_Work instruction_
Would you please repeat, word for word, only the lines from the one holding "Опоры багажника" through the one holding "La police Balmind est" in the material below, without the pictures?

_Extracted records_
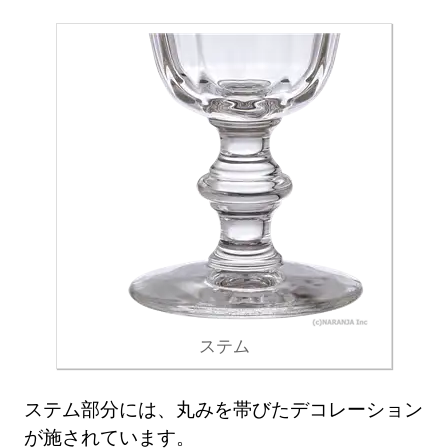
ステム
ステム部分には、丸みを帯びたデコレーション
が施されています。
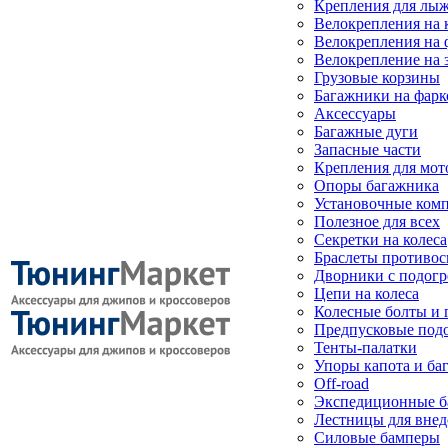
Крепления для лыж
Велокрепления на
Велокрепления на 
Велокрепление на 
Грузовые корзины
Багажники на фарк
Аксессуары
Багажные дуги
Запасные части
Крепления для мот
Опоры багажника
Установочные ком
Полезное для всех
Секретки на колеса
Браслеты противо
Дворники с подогр
Цепи на колеса
Колесные болты и 
Предпусковые под
Тенты-палатки
Упоры капота и ба
Off-road
Экспедиционные б
Лестницы для вне
Силовые бамперы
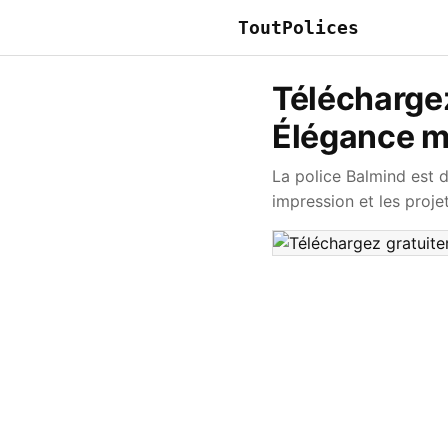
ToutPolices
Téléchargez
Élégance m
La police Balmind est 
impression et les proje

_Written solution_
Опоры багажника
Установочные ком
Полезное для всех
Секретки на колеса
Браслеты противо
Дворники с подогр
Цепи на колеса
Колесные болты и 
Предпусковые под
Тенты-палатки
Упоры капота и ба
Off-road
Экспедиционные б
Лестницы для вне
Силовые бамперы
ToutPolices
Téléchargez
Élégance m
La police Balmind est 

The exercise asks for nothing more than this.